The Scottish Housing Regulator has published the areas of risk it will focus on in its annual risk assessment.
The Regulator will continue to focus on good services for tenants and well-governed Registered Social Landlords (RSLs) that manage resources to ensure their financial well-being.
This year it will also have a strong focus on how local authorities deliver for people who are homeless and how RSLs help by providing them with homes.
On service quality, the Regulator will focus on the areas that tenants have said matter most to them such as:
tenant satisfaction; complaint handling; repairs; gas safety; anti-social behaviour; tenancy sustainment; rent collection; relets and managing empty homes; lets to homeless people. For risk assessments involving homelessness, the Regulator will consider the following areas:
access to services, advice and prevention: how easy it is for people to find and use the service they need and the range of help and information given to people; assessment: the decisions a local authority makes on homeless applications; outcomes for homeless people: what happens to people after the local authority has assessed their homelessness and made a decision including the number of lets landlords provide to homeless people; the use of temporary accommodation: a place where people stay while their homelessness is considered or until they move into a more permanent home. When assessing risk to the quality of tenants’ homes and considering the level of assurance needed, the Regulator looks at:
how landlords are addressing houses which fail SHQS; landlords’ awareness of stock condition – and in particular the age and scope of stock quality information as well as future survey plans; any deterioration in performance on abeyances or exemptions.
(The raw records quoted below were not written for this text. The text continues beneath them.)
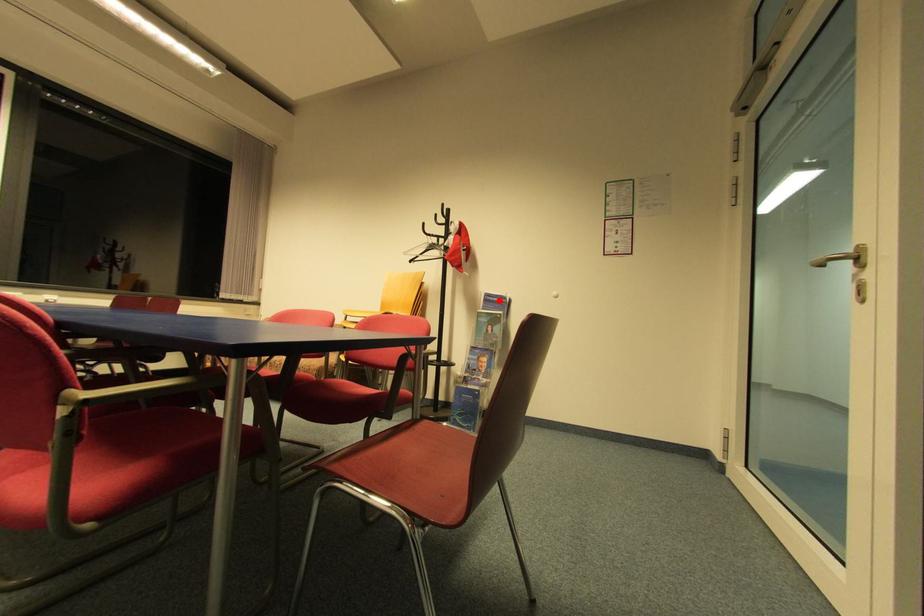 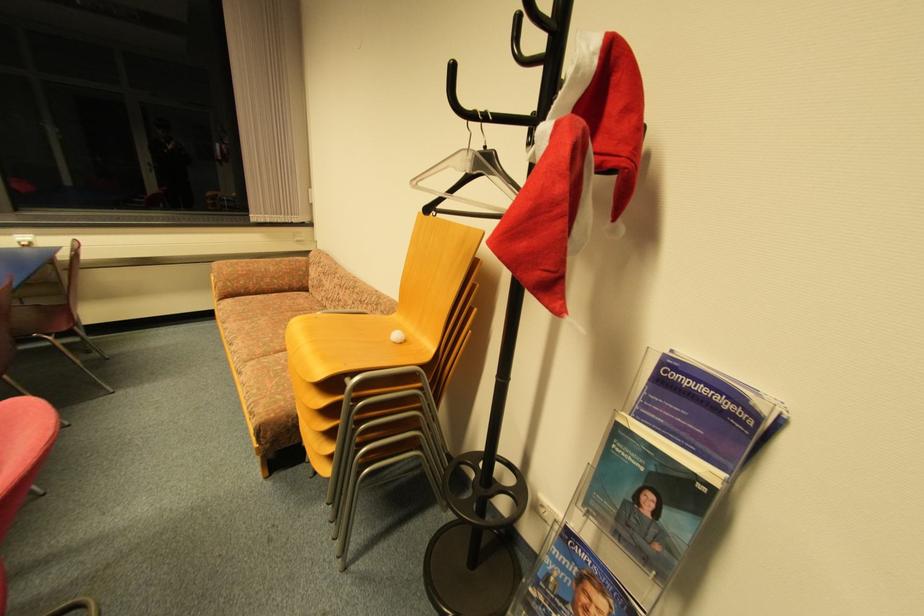 In the second image, find the point that corresponds to the highlighted location in the first image.

(708, 391) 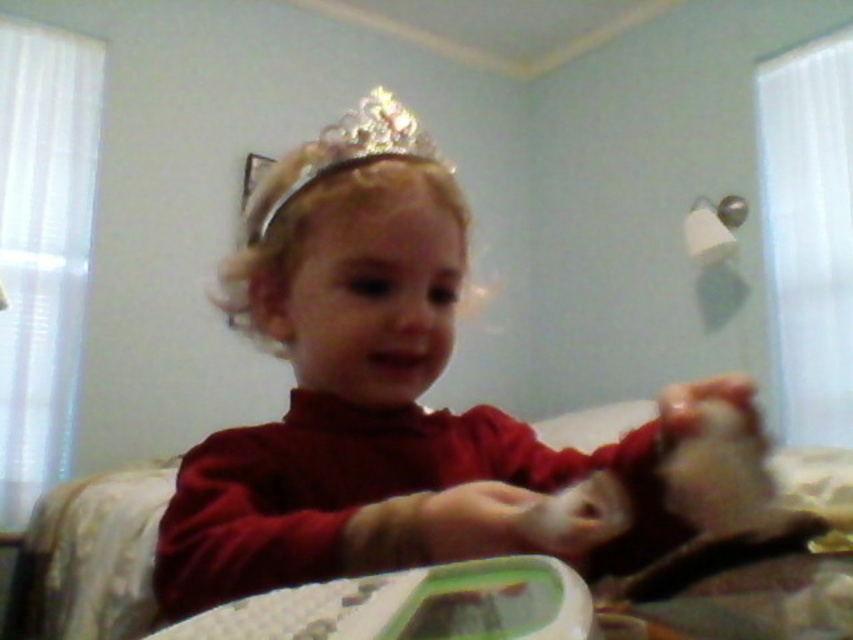 You are taking a photo of two points in a room. The first point is at coordinate point [302,285] and the second point is at coordinate point [256,225]. Which point is closer to you?

Point [302,285] is closer to the viewer than point [256,225].

You are a photographer trying to capture a clear shot of the matte red shirt at center and the sparkly gold crown at upper center in this image. Given that the camera can only focus on objects larger than 10 cm, can both items be in focus?

The matte red shirt at center is larger in size than the sparkly gold crown at upper center. Since the camera requires objects to be larger than 10 cm to focus, and the matte red shirt is bigger, it will be in focus. However, the sparkly gold crown at upper center might be too small to focus on unless it meets the size requirement. The answer depends on the actual size of the crown, but based on the description, only the larger item is guaranteed to be in focus. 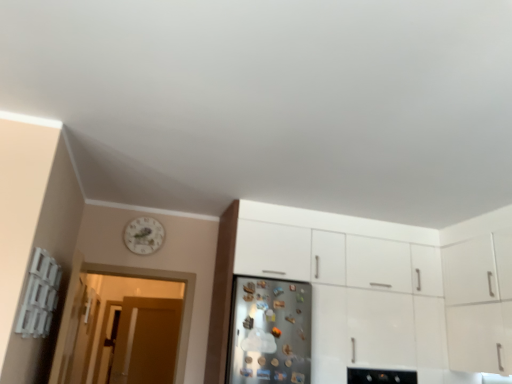 Question: Does translucent wooden door at left touch brown matte door at left?

Choices:
 (A) no
 (B) yes

Answer: (A)

Question: Is translucent wooden door at left surrounding brown matte door at left?

Choices:
 (A) no
 (B) yes

Answer: (A)

Question: Can you confirm if translucent wooden door at left is taller than brown matte door at left?

Choices:
 (A) no
 (B) yes

Answer: (A)

Question: Is translucent wooden door at left located outside brown matte door at left?

Choices:
 (A) no
 (B) yes

Answer: (B)

Question: From a real-world perspective, is translucent wooden door at left beneath brown matte door at left?

Choices:
 (A) yes
 (B) no

Answer: (B)

Question: From the image's perspective, is satin silver fridge at center located above or below brown matte door at left?

Choices:
 (A) above
 (B) below

Answer: (A)

Question: From a real-world perspective, relative to brown matte door at left, is satin silver fridge at center vertically above or below?

Choices:
 (A) above
 (B) below

Answer: (A)

Question: Is satin silver fridge at center to the left or to the right of brown matte door at left in the image?

Choices:
 (A) right
 (B) left

Answer: (A)

Question: Looking at their shapes, would you say satin silver fridge at center is wider or thinner than brown matte door at left?

Choices:
 (A) thin
 (B) wide

Answer: (B)

Question: Is brown matte door at left in front of or behind white glossy cabinet at center in the image?

Choices:
 (A) behind
 (B) front

Answer: (A)

Question: Would you say brown matte door at left is to the left or to the right of white glossy cabinet at center in the picture?

Choices:
 (A) left
 (B) right

Answer: (A)

Question: From the image's perspective, is brown matte door at left above or below white glossy cabinet at center?

Choices:
 (A) below
 (B) above

Answer: (A)

Question: Considering the positions of brown matte door at left and white glossy cabinet at center in the image, is brown matte door at left taller or shorter than white glossy cabinet at center?

Choices:
 (A) short
 (B) tall

Answer: (A)

Question: Visually, is brown matte door at left positioned to the left or to the right of translucent wooden door at left?

Choices:
 (A) left
 (B) right

Answer: (A)

Question: Considering the positions of brown matte door at left and translucent wooden door at left in the image, is brown matte door at left bigger or smaller than translucent wooden door at left?

Choices:
 (A) small
 (B) big

Answer: (B) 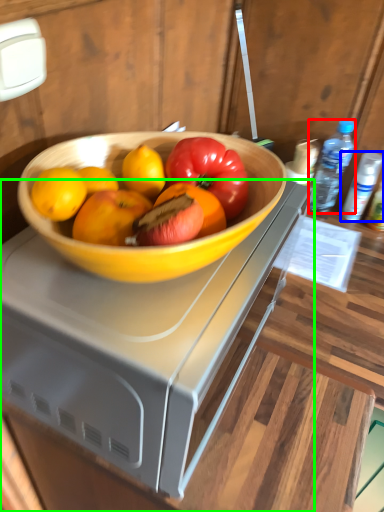 Question: Which object is positioned closest to bottle (highlighted by a red box)? Select from bottle (highlighted by a blue box) and desk (highlighted by a green box).

Choices:
 (A) bottle
 (B) desk

Answer: (A)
When it considers financial risk the Regulator looks at the risk or probability that an RSL will not comply with this standard particularly around financial well-being. This year it has adapted its approach to take account of the introduction of Financial Reporting Standard 102 (FRS102).
It will look at:
General financial well-being: it uses a range of ratios and trend information to measure an RSL’s financial performance. It also considers each RSL’s ability to provide accurate forecasts of its financial performance. Welfare reform and rent levels: it measures the impact and potential impact of changes in the welfare system by considering the trends in voids, bad debts, arrears and rent increases. Other activities and group structures: it considers the risk that diversification into non social housing activities may present to each RSL. Where the RSL has a parent, it will also consider its performance. Development: it considers the impact of any programme to build new houses. Treasury: it considers the degree of complexity of each RSL’s funding strategy and debt repayment profiles. Pensions: it considers each RSL’s pension position. Other regulatory information: it considers other relevant information including auditor reports under S72 of the Housing (Scotland) Act, notifiable events and auditors’ management letters. In assessing risks to good governance and deciding on the level of engagement that it needs to have around governance, the Regulator will look at:
information and intelligence from its previous engagements with the RSL; any concerns raised directly with us by tenants and other service users, including Significant Performance Failures; any whistleblowing or allegations about improper conduct reported to the Regulator; notifiable events; information from applications for consent to constitutional change or disposals; information gathered during inquiry work (including thematic inquiries); information about governance contained in the Annual Return on the Charter, including staff turnover and governing body membership; any complaints about the RSL to the Scottish Public Services Ombudsman; information from statutory auditors; broader performance or financial issues that raise concern about its governance; the findings from the governance assessments and thematic work on governance. The Regulator uses the annual risk assessment process to decide its level of engagement with each social landlord.
Helen Shaw, assistant director (finance & risk), said: “Each year we review the risks we look at in our annual risk assessment to make sure they’re relevant and reflect landlords’ operating environment.
“Landlords face risks around rents, budgetary pressures, building new homes and homelessness. They face new uncertainties around the implications of Brexit and proposed regulatory changes, as well as challenges in building more social and affordable homes.
“We’ll look at all of this in our risk assessment to help protect the interests of tenants, homeless people and others who use the services of social landlords.”
The Regulator will publish its regulation plans, local scrutiny plans and a summary of the outcomes of its annual risk assessment early next year.